Listed entries START
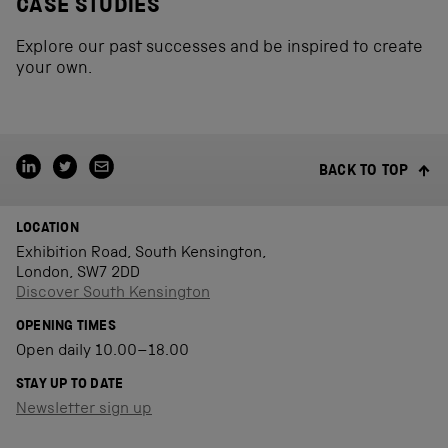
CASE STUDIES
Explore our past successes and be inspired to create
your own.
BACK TO TOP
LOCATION
Exhibition Road, South Kensington,
London, SW7 2DD
Discover South Kensington
OPENING TIMES
Open daily 10.00–18.00
STAY UP TO DATE
Newsletter sign up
Listed entries END
Task item |
Word-for-word repeat, images excluded: return all the data.

Answer below |
CASE STUDIES
Explore our past successes and be inspired to create
your own.
BACK TO TOP
LOCATION
Exhibition Road, South Kensington,
London, SW7 2DD
Discover South Kensington
OPENING TIMES
Open daily 10.00–18.00
STAY UP TO DATE
Newsletter sign up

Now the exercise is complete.